══ Records for this exercise ══

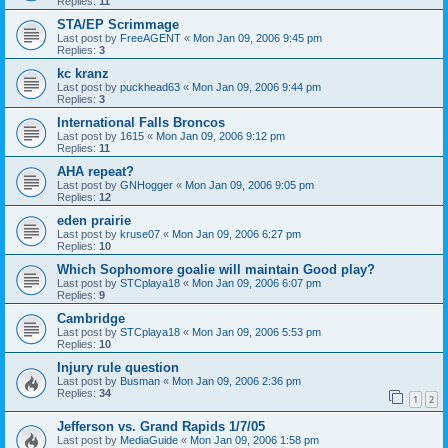
Replies:
11
STA/EP Scrimmage
Last post by
FreeAGENT
«
Mon Jan 09, 2006 9:45 pm
Replies:
3
kc kranz
Last post by
puckhead63
«
Mon Jan 09, 2006 9:44 pm
Replies:
3
International Falls Broncos
Last post by
1615
«
Mon Jan 09, 2006 9:12 pm
Replies:
11
AHA repeat?
Last post by
GNHogger
«
Mon Jan 09, 2006 9:05 pm
Replies:
12
eden prairie
Last post by
kruse07
«
Mon Jan 09, 2006 6:27 pm
Replies:
10
Which Sophomore goalie will maintain Good play?
Last post by
STCplaya18
«
Mon Jan 09, 2006 6:07 pm
Replies:
9
Cambridge
Last post by
STCplaya18
«
Mon Jan 09, 2006 5:53 pm
Replies:
10
Injury rule question
Last post by
Busman
«
Mon Jan 09, 2006 2:36 pm
Replies:
34
1
2
Jefferson vs. Grand Rapids 1/7/05
Last post by
MediaGuide
«
Mon Jan 09, 2006 1:58 pm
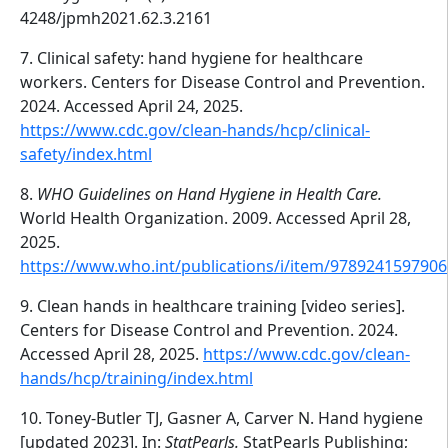
4248/jpmh2021.62.3.2161
7. Clinical safety: hand hygiene for healthcare
workers. Centers for Disease Control and Prevention.
2024. Accessed April 24, 2025.
https://www.cdc.gov/clean-hands/hcp/clinical-
safety/index.html
8.
WHO Guidelines on Hand Hygiene in Health Care.
World Health Organization. 2009. Accessed April 28,
2025.
https://www.who.int/publications/i/item/9789241597906
9. Clean hands in healthcare training [video series].
Centers for Disease Control and Prevention. 2024.
Accessed April 28, 2025.
https://www.cdc.gov/clean-
hands/hcp/training/index.html
10. Toney-Butler TJ, Gasner A, Carver N. Hand hygiene
[updated 2023]. In:
StatPearls.
StatPearls Publishing;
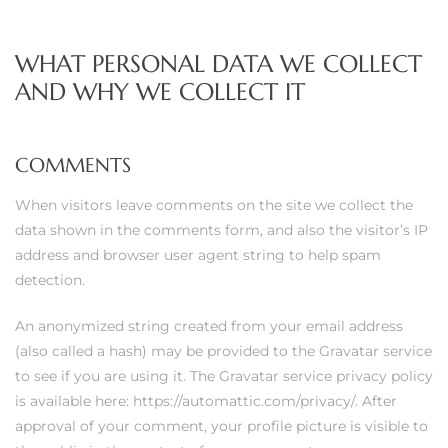
WHAT PERSONAL DATA WE COLLECT
AND WHY WE COLLECT IT
COMMENTS
When visitors leave comments on the site we collect the
data shown in the comments form, and also the visitor’s IP
address and browser user agent string to help spam
detection.
An anonymized string created from your email address
(also called a hash) may be provided to the Gravatar service
to see if you are using it. The Gravatar service privacy policy
is available here: https://automattic.com/privacy/. After
approval of your comment, your profile picture is visible to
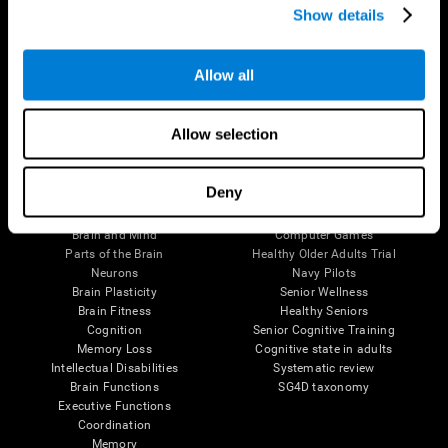
Show details
Allow all
Follow us
Allow selection
Brain Science
Research
Deny
The Human Brain
Digital Therapeutics Validation
Brain and Mind
Computer Games
Parts of the Brain
Healthy Older Adults Trial
Neurons
Navy Pilots
Brain Plasticity
Senior Wellness
Brain Fitness
Healthy Seniors
Cognition
Senior Cognitive Training
Memory Loss
Cognitive state in adults
Intellectual Disabilities
Systematic review
Brain Functions
SG4D taxonomy
Executive Functions
Coordination
Memory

═══

▸ Task brief: Say, as a bare number, how many lines in the entries above include the string "privacy".

▸ Completed exercise: 2